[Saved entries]
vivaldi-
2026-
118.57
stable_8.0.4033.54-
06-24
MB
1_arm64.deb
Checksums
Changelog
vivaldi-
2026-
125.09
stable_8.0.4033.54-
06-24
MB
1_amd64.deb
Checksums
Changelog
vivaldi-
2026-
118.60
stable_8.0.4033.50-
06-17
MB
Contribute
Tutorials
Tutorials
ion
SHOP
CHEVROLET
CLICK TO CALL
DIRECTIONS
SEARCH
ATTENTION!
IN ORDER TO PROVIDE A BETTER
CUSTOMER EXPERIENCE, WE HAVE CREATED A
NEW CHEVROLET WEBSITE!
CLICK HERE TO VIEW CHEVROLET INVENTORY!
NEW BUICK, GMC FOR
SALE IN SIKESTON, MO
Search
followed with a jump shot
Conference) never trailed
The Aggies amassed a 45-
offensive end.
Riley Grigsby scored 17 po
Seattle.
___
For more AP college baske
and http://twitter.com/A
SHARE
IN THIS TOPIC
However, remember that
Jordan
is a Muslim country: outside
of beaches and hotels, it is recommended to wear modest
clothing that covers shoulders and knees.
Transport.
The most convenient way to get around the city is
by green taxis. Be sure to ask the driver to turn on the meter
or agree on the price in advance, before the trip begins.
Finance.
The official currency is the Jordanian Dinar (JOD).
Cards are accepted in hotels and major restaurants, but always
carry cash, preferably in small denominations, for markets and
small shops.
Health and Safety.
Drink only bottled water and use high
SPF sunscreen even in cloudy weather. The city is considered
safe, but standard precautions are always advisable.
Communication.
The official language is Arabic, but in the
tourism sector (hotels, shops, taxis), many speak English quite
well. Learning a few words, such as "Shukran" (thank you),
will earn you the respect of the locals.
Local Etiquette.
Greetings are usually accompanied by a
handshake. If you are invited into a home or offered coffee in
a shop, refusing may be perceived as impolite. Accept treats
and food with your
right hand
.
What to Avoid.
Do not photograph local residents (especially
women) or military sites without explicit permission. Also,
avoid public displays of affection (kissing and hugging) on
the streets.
* * *
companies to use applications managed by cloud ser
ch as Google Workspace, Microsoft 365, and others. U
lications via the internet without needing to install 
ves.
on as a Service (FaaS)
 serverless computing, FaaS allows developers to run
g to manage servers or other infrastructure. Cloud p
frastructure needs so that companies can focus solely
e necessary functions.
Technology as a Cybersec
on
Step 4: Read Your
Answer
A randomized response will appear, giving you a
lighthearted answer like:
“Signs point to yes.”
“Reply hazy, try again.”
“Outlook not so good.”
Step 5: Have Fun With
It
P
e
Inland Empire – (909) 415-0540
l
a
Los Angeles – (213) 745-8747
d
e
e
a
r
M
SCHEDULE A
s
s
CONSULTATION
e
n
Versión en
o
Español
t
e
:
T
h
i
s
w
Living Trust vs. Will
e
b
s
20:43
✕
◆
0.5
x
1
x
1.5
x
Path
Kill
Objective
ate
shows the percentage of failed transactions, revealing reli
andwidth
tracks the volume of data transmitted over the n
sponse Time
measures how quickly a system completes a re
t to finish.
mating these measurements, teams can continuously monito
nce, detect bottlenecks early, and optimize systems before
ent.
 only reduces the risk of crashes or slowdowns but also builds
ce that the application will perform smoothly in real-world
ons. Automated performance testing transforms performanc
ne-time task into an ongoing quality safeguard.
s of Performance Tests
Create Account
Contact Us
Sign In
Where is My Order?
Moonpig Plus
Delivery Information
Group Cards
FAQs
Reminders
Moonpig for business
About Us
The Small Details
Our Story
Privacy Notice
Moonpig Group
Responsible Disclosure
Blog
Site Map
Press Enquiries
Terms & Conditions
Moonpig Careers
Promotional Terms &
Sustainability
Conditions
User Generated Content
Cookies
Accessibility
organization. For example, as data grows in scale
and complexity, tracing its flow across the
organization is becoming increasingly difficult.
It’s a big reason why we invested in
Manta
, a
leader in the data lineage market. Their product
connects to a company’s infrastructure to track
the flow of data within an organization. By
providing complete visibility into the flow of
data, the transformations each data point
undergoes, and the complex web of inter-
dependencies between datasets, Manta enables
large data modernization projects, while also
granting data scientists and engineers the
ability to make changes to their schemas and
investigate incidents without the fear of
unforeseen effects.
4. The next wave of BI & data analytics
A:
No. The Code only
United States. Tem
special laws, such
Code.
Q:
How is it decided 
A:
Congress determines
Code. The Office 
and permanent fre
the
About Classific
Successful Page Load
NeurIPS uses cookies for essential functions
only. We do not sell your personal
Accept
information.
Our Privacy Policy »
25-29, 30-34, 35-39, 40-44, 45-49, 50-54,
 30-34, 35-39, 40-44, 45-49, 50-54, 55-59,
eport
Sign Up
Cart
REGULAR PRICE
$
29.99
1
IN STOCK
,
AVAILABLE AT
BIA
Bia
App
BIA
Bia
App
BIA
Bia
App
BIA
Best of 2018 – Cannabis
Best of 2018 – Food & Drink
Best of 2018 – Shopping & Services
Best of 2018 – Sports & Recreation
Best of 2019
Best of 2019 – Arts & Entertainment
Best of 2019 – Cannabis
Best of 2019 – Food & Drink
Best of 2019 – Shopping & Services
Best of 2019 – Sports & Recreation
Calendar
---
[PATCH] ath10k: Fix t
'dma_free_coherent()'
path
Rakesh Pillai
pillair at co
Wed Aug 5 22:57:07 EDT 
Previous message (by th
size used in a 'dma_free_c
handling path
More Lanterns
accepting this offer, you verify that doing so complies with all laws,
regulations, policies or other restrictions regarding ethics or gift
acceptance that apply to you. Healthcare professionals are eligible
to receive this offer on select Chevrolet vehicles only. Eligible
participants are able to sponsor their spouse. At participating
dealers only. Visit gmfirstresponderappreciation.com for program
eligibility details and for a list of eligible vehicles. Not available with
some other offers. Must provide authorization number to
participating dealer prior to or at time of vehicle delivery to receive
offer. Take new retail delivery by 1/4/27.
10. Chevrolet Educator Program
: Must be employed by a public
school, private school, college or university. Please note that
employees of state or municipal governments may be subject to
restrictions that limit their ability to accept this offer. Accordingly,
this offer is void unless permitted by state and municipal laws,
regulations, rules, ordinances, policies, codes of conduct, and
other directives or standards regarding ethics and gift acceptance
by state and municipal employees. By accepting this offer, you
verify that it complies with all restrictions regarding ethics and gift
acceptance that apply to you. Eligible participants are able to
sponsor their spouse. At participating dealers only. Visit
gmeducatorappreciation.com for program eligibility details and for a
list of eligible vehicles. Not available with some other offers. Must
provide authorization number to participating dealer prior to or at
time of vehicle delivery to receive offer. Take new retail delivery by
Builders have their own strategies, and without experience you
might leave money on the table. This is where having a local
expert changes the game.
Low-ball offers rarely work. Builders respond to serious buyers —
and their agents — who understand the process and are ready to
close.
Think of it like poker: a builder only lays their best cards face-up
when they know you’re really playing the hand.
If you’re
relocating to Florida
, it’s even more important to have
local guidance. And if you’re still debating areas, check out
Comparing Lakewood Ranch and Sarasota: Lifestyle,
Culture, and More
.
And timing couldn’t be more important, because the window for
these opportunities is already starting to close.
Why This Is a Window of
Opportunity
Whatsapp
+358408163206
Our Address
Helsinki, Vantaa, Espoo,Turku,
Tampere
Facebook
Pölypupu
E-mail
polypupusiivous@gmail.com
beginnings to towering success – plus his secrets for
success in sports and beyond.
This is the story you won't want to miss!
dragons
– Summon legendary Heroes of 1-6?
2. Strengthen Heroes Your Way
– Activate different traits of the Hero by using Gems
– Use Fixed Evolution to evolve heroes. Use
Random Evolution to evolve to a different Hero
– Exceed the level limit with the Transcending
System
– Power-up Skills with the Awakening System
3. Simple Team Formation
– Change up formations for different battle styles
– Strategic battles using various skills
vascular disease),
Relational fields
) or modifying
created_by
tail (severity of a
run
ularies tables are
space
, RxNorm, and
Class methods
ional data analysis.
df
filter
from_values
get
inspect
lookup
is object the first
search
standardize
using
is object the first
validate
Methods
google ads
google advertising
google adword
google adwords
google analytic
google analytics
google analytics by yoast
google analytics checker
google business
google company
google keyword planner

_Aim of the task_
Go through the records line by line and give the number of lines with the string "spouse" in them, stating nothing else.

_Expected output_
2